When I was diagnosed with stage II, aggressive breast cancer I chose alternative therapies to heal. My choice was a direct result of watching someone whom I loved dearly, die of cancer at 36 years old. Christina had just delivered her third child when she started having trouble swallowing along with severe heartburn. Her dad called to say he was worried. Several weeks later, I received a phone call to say she had stage IV, esophageal cancer. At the time, I didn’t know much about cancer other than it is an unpredictable and often life-threatening disease. 
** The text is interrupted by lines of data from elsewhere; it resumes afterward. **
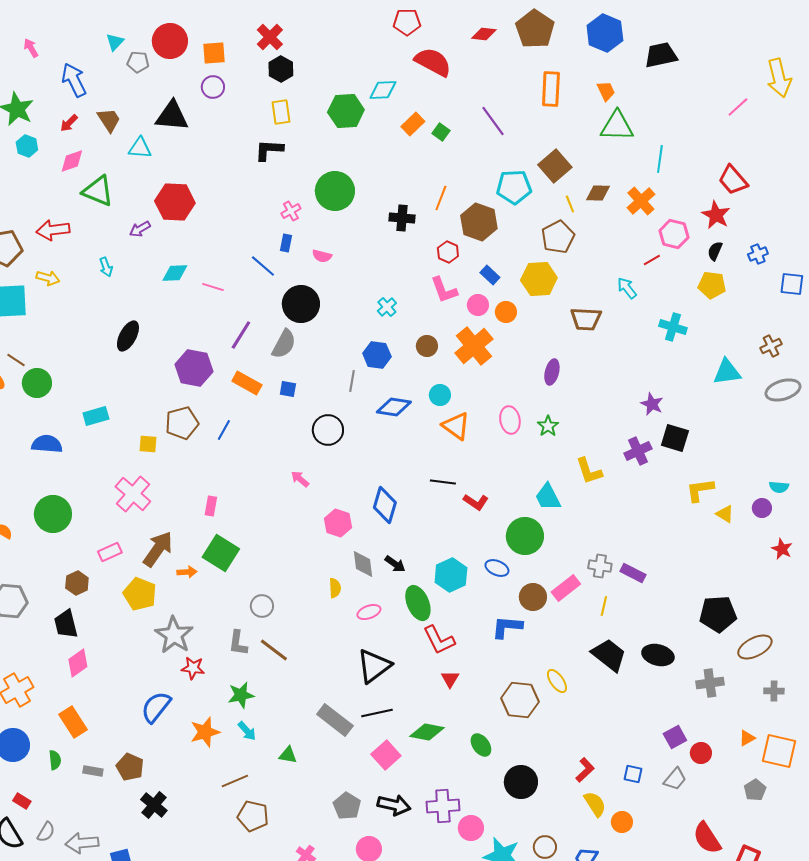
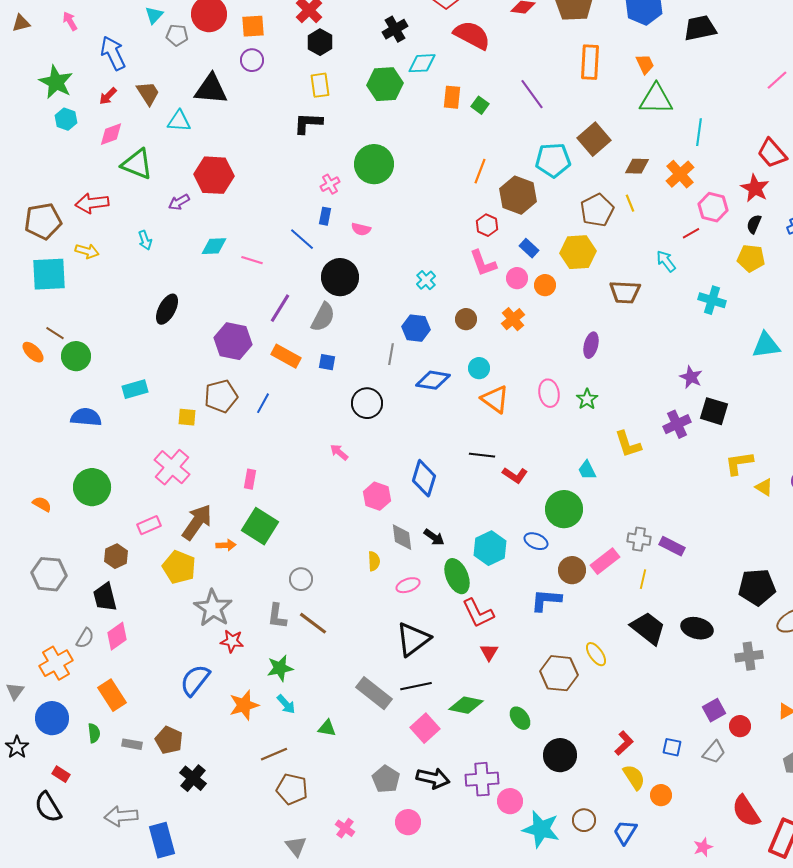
orange rectangle: (413, 124) -> (452, 97), turned -40
yellow line: (570, 204) -> (630, 203), moved
black cross: (402, 218) -> (395, 29), moved, turned -35
orange cross: (474, 346) -> (513, 319), size x0.6
cyan trapezoid: (548, 497) -> (587, 470), size x0.7
gray semicircle: (46, 832) -> (85, 638), moved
My mom died in 1992 of lung cancer, but her cancer wasn’t surprising.  She had started smoking when she was 12 years old; she died at 54. She smoked for 42 years, but how does a 35-year-old get stomach cancer? Out of a need to calm me, I began researching her disease. I panicked. The first thing I read stated stage IV stomach cancer is not survivable.  I dug in.  I had to know she was going to be okay but the more I read, the more frightened I became. It was when I stumbled upon alternative therapies I began to feel a sense of hope.  I started sending her information about the foods she should be eating; the supplements she should be taking. She was doing research and found hope in lifestyle changes, too. Unfortunately, it didn’t last long. Her prognosis was grim; she got scared.  Her doctor told her chemotherapy was her only chance for survival. 

Christina, 24 years old

When Christina first started chemotherapy, her doctor told her that she had responded beautifully to the treatment; that he was going to write a case study about her. Toward the end, when her doctor told her the chemotherapy stopped working, she went to Mexico for alternative treatment, but it was too late.  She died March 7, 1999, less than a year after her initial diagnosis. Her children were too young to lose their mother! We had been friends most of my life. Just like that, she left us. 
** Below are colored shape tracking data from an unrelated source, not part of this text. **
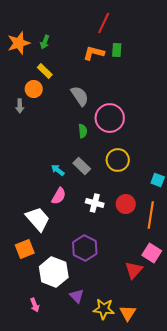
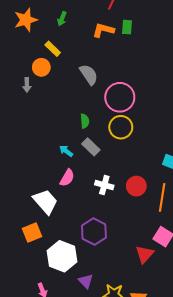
green arrow: (45, 42) -> (62, 19), moved
green semicircle: (83, 131) -> (85, 121), moved
yellow circle: (118, 160) -> (121, 127), moved

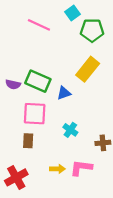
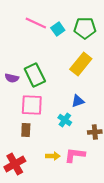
cyan square: (73, 13) -> (58, 29), moved
green rectangle: (38, 81) -> (35, 75), turned 40
blue triangle: (64, 93) -> (78, 101), moved

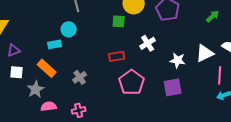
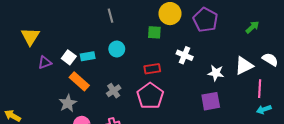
cyan circle: (69, 29) -> (117, 49), moved
white cross: (148, 43) -> (185, 55), turned -35
white square: (17, 72) -> (69, 57), moved, turned 32
pink pentagon: (132, 82) -> (150, 96), moved

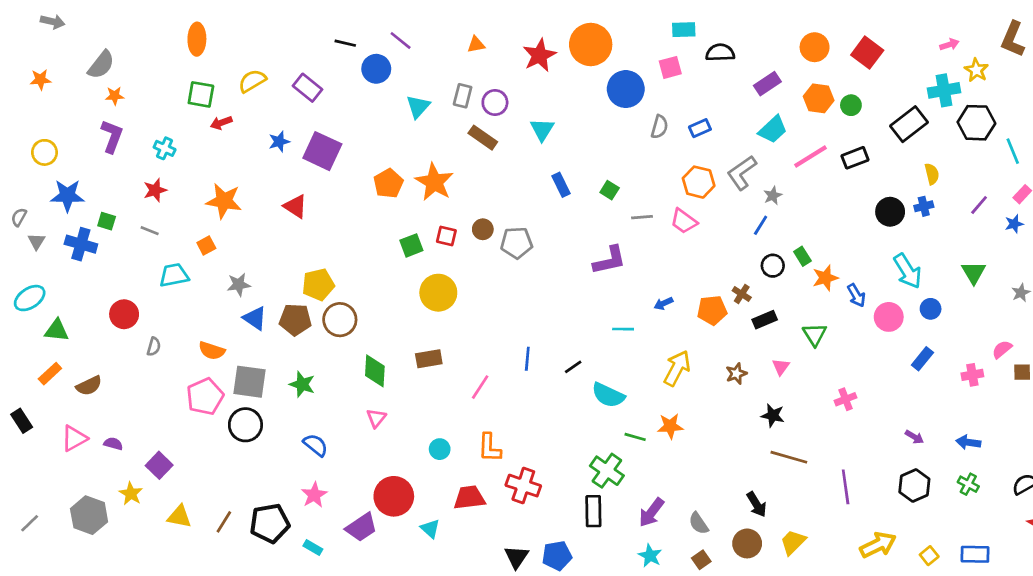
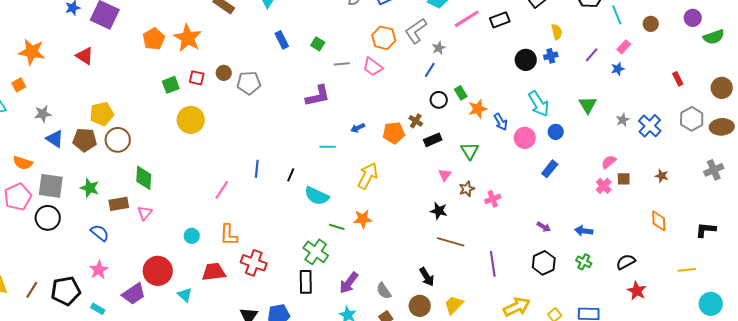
brown rectangle: (429, 359) -> (119, 204), moved
black line: (573, 367) -> (291, 175), turned -32
brown star: (736, 374) -> (467, 189), moved
pink cross: (972, 375) -> (604, 186), moved, turned -35

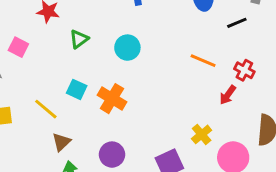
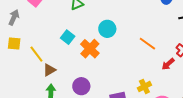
cyan circle: (127, 48) -> (107, 29), moved
orange line: (203, 61) -> (147, 44), moved
yellow line: (46, 109) -> (36, 54), moved

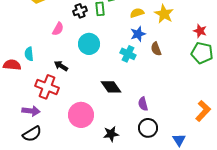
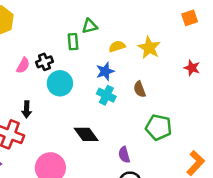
black cross: (80, 11) -> (44, 62), moved
blue star: (138, 34) -> (105, 71), moved
green pentagon: (202, 53) -> (159, 127), moved
black arrow: (61, 66) -> (27, 109), turned -120

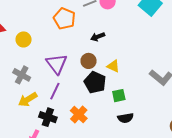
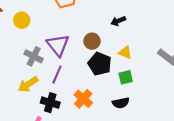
black arrow: (98, 37) -> (118, 21), moved
yellow triangle: (113, 66) -> (125, 52), moved
gray cross: (22, 75) -> (34, 56), moved
black semicircle: (126, 118) -> (121, 103), moved

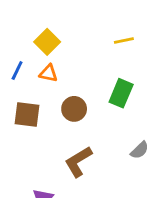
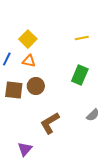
brown circle: (74, 109) -> (36, 86), moved

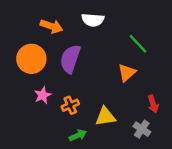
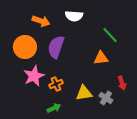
orange triangle: (127, 73) -> (101, 58), turned 35
pink star: (43, 95) -> (34, 76), size x1.5
gray cross: (142, 129) -> (106, 98), moved
green arrow: (78, 135) -> (54, 108), moved

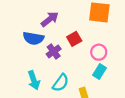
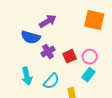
red square: (74, 39) -> (70, 56), moved

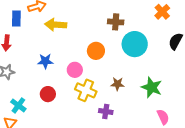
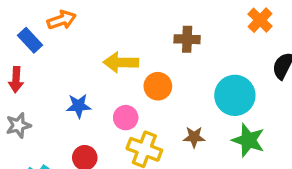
blue rectangle: (16, 18) -> (30, 40), turned -42
yellow arrow: (56, 25) -> (121, 62), moved
cyan circle: (135, 44) -> (235, 95), moved

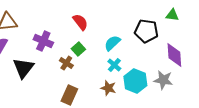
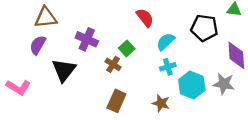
red semicircle: (80, 22) -> (145, 18), moved
cyan cross: (114, 65) -> (168, 67), turned 32
brown star: (108, 88) -> (161, 103), moved

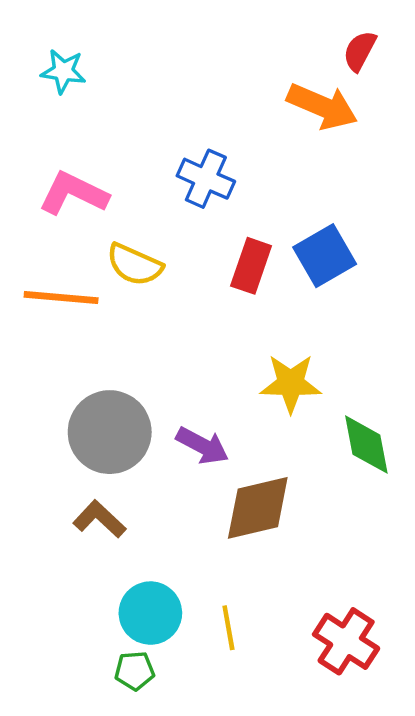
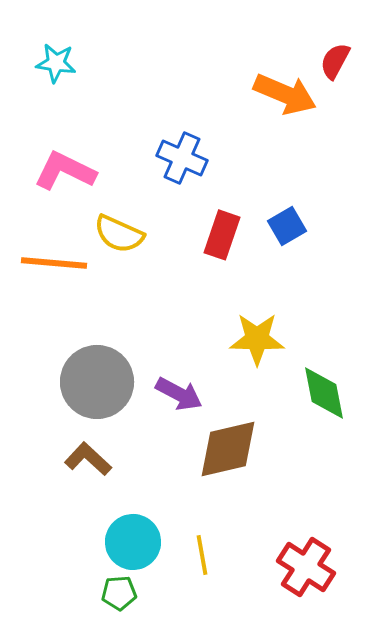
red semicircle: (360, 51) -> (335, 61), moved
blue square: (325, 256) -> (287, 226), size x0.7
Beyond the disease and her brave, unwavering fight to live, it was what chemotherapy did to her that forever instilled in me that I would never, not for any reason, ever choose chemotherapy.  So, here I was with cancer, and I decided to go with what the only thing that gave me a sense of hope, alternative therapy. 

One of the lasting impressions of the research I had done during Christina’s fight to heal is that cancer is a disease triggered by nutritional deficiencies, exacerbated by toxicity. Cancer is a lot more complicated than that, but it’s how I interpreted the information I was reading, which created the room I needed to embrace alternative healing – it resonated for me.  Since we all have cancer cells, for those cells to turn malignant, they need a trigger. What was my trigger?  
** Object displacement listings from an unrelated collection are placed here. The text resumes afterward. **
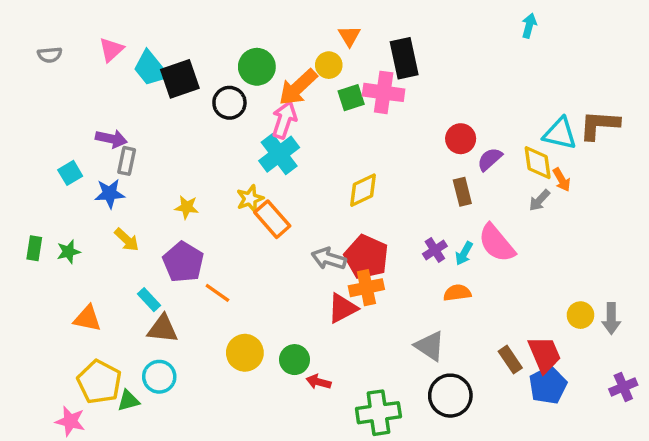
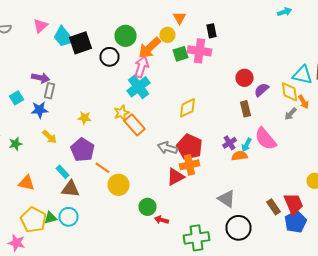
cyan arrow: (529, 26) -> (284, 12), turned 56
black rectangle: (404, 58) -> (212, 31), size x0.6
orange semicircle: (457, 293) -> (240, 156), moved
yellow circle: (245, 353) -> (118, 185), moved
green triangle: (128, 401) -> (50, 218), moved

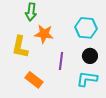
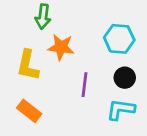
orange rectangle: (34, 80) -> (29, 111), moved

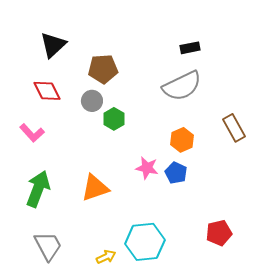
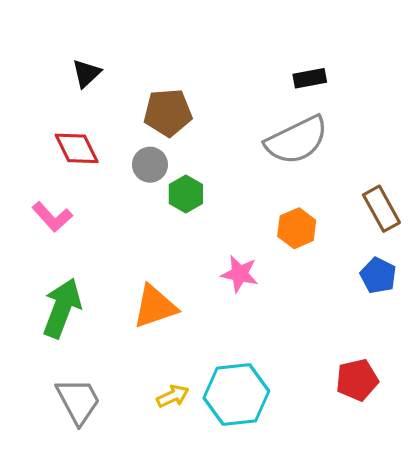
black triangle: (53, 45) -> (86, 73), size x0.7
blue pentagon: (176, 173) -> (378, 276), moved
yellow arrow: (106, 257) -> (173, 396), moved

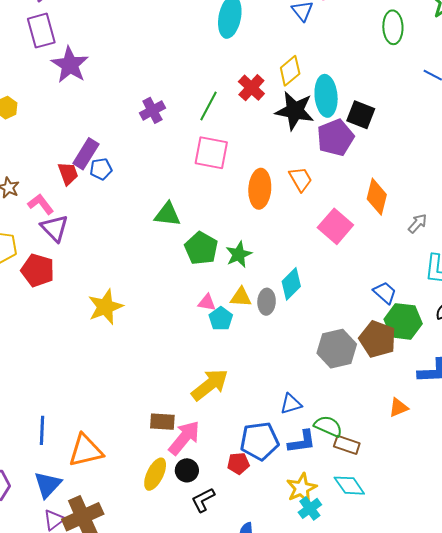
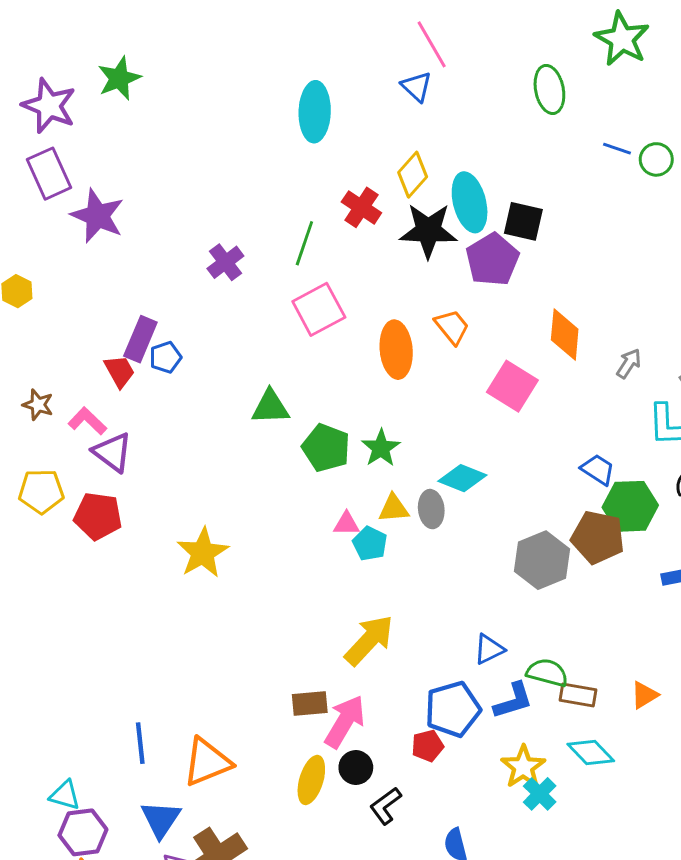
pink square: (211, 153) -> (319, 309), turned -30
cyan diamond: (291, 284) -> (462, 478), turned 76
orange triangle: (398, 408) -> (644, 695), moved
I went to work researching ways to heal my body and stumbled upon The Gerson Therapy.  I immediately implemented two of their healing protocols: juicing and coffee enemas. I did two coffee enemas a day and drank 32 oz of fresh, organic juice daily. I discovered the docu-series, ‘The Truth about Cancer.’ I found a website devoted to breast cancer, breastcancerchoices.org where I learned about the importance of iodine and how, as a society, we’re all deficient; I scoured information on Chris Wark’s website chrisbeatcancer.com, and from the information, developed a list of supplements to take, and essential oils to use.  Every day, any free moment I had, I educated myself.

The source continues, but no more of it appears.